PROBLEM DETAILS -> Retype the listing without any alteration.

GIVEN DATA ->
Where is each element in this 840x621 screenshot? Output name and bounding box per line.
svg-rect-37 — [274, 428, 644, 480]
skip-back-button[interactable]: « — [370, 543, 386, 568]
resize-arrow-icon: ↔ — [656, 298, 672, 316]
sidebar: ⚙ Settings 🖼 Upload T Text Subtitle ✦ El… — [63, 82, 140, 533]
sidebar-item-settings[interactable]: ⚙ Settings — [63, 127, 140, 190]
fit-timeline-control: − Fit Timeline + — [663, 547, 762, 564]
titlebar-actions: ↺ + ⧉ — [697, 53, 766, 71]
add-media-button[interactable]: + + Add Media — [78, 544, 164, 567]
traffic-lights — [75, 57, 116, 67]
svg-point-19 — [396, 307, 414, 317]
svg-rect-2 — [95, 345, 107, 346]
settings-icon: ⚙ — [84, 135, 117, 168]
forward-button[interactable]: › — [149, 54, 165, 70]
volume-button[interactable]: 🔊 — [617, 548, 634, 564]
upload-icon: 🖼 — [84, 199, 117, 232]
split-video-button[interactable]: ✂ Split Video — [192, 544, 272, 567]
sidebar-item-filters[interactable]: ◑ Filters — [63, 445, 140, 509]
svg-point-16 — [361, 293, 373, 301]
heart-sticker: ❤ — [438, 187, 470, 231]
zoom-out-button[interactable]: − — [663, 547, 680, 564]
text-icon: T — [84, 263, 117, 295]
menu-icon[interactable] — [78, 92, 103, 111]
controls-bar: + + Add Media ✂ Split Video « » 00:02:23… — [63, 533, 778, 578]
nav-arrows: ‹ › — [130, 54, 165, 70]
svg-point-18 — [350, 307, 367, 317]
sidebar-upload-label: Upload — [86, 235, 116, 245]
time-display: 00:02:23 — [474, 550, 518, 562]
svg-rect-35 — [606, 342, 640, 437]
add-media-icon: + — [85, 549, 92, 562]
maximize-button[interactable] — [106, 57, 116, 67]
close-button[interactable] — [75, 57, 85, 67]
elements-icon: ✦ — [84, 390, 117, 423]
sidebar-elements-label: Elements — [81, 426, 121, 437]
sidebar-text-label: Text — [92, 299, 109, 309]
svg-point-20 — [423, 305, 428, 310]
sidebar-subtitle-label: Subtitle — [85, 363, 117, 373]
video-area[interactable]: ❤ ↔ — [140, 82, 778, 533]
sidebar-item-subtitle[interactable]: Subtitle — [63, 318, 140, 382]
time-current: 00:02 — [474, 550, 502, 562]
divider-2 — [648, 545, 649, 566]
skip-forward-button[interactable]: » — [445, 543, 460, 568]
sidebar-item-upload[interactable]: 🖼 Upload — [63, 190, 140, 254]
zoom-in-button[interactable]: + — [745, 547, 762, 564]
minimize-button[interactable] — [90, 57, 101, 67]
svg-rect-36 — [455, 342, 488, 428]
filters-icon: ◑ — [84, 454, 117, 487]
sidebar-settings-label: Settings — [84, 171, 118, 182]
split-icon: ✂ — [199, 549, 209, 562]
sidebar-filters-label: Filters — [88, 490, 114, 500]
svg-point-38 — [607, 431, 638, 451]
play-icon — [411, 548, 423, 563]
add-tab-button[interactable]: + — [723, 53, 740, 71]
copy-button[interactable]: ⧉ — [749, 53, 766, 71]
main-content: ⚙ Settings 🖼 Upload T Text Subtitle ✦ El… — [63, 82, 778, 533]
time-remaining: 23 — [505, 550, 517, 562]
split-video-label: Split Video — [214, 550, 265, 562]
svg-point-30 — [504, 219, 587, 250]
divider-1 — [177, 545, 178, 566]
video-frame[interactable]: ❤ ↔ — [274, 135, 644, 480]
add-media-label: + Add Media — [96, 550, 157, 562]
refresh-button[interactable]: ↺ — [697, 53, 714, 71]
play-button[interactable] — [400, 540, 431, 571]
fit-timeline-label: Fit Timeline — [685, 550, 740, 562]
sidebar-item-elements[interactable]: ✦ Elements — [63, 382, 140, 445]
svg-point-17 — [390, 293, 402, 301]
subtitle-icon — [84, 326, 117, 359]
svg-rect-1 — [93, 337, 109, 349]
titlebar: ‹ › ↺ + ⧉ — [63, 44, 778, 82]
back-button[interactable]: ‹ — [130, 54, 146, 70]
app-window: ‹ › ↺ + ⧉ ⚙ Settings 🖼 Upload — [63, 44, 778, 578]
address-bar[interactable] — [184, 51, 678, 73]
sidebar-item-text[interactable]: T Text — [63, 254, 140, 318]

SOLUTION ->
Where is each element in this 840x621 screenshot? Output name and bounding box per line.
svg-rect-37 — [274, 428, 644, 480]
skip-back-button[interactable]: « — [370, 543, 386, 568]
resize-arrow-icon: ↔ — [656, 298, 672, 316]
sidebar: ⚙ Settings 🖼 Upload T Text Subtitle ✦ El… — [63, 82, 140, 533]
sidebar-item-settings[interactable]: ⚙ Settings — [63, 127, 140, 190]
fit-timeline-control: − Fit Timeline + — [663, 547, 762, 564]
titlebar-actions: ↺ + ⧉ — [697, 53, 766, 71]
add-media-button[interactable]: + + Add Media — [78, 544, 164, 567]
traffic-lights — [75, 57, 116, 67]
svg-point-19 — [396, 307, 414, 317]
svg-rect-2 — [95, 345, 107, 346]
settings-icon: ⚙ — [84, 135, 117, 168]
forward-button[interactable]: › — [149, 54, 165, 70]
volume-button[interactable]: 🔊 — [617, 548, 634, 564]
upload-icon: 🖼 — [84, 199, 117, 232]
split-video-button[interactable]: ✂ Split Video — [192, 544, 272, 567]
sidebar-item-filters[interactable]: ◑ Filters — [63, 445, 140, 509]
svg-point-16 — [361, 293, 373, 301]
heart-sticker: ❤ — [438, 187, 470, 231]
zoom-out-button[interactable]: − — [663, 547, 680, 564]
text-icon: T — [84, 263, 117, 295]
menu-icon[interactable] — [78, 92, 103, 111]
controls-bar: + + Add Media ✂ Split Video « » 00:02:23… — [63, 533, 778, 578]
nav-arrows: ‹ › — [130, 54, 165, 70]
svg-point-18 — [350, 307, 367, 317]
sidebar-upload-label: Upload — [86, 235, 116, 245]
time-display: 00:02:23 — [474, 550, 518, 562]
svg-rect-35 — [606, 342, 640, 437]
add-media-icon: + — [85, 549, 92, 562]
maximize-button[interactable] — [106, 57, 116, 67]
close-button[interactable] — [75, 57, 85, 67]
elements-icon: ✦ — [84, 390, 117, 423]
sidebar-elements-label: Elements — [81, 426, 121, 437]
sidebar-text-label: Text — [92, 299, 109, 309]
svg-point-20 — [423, 305, 428, 310]
sidebar-subtitle-label: Subtitle — [85, 363, 117, 373]
video-area[interactable]: ❤ ↔ — [140, 82, 778, 533]
sidebar-item-subtitle[interactable]: Subtitle — [63, 318, 140, 382]
time-current: 00:02 — [474, 550, 502, 562]
divider-2 — [648, 545, 649, 566]
skip-forward-button[interactable]: » — [445, 543, 460, 568]
sidebar-item-upload[interactable]: 🖼 Upload — [63, 190, 140, 254]
zoom-in-button[interactable]: + — [745, 547, 762, 564]
minimize-button[interactable] — [90, 57, 101, 67]
svg-rect-36 — [455, 342, 488, 428]
filters-icon: ◑ — [84, 454, 117, 487]
sidebar-settings-label: Settings — [84, 171, 118, 182]
split-icon: ✂ — [199, 549, 209, 562]
sidebar-filters-label: Filters — [88, 490, 114, 500]
svg-point-38 — [607, 431, 638, 451]
play-icon — [411, 548, 423, 563]
add-tab-button[interactable]: + — [723, 53, 740, 71]
copy-button[interactable]: ⧉ — [749, 53, 766, 71]
main-content: ⚙ Settings 🖼 Upload T Text Subtitle ✦ El… — [63, 82, 778, 533]
time-remaining: 23 — [505, 550, 517, 562]
split-video-label: Split Video — [214, 550, 265, 562]
svg-point-30 — [504, 219, 587, 250]
divider-1 — [177, 545, 178, 566]
video-frame[interactable]: ❤ ↔ — [274, 135, 644, 480]
add-media-label: + Add Media — [96, 550, 157, 562]
refresh-button[interactable]: ↺ — [697, 53, 714, 71]
play-button[interactable] — [400, 540, 431, 571]
fit-timeline-label: Fit Timeline — [685, 550, 740, 562]
sidebar-item-elements[interactable]: ✦ Elements — [63, 382, 140, 445]
svg-point-17 — [390, 293, 402, 301]
subtitle-icon — [84, 326, 117, 359]
svg-rect-1 — [93, 337, 109, 349]
titlebar: ‹ › ↺ + ⧉ — [63, 44, 778, 82]
back-button[interactable]: ‹ — [130, 54, 146, 70]
app-window: ‹ › ↺ + ⧉ ⚙ Settings 🖼 Upload — [63, 44, 778, 578]
address-bar[interactable] — [184, 51, 678, 73]
sidebar-item-text[interactable]: T Text — [63, 254, 140, 318]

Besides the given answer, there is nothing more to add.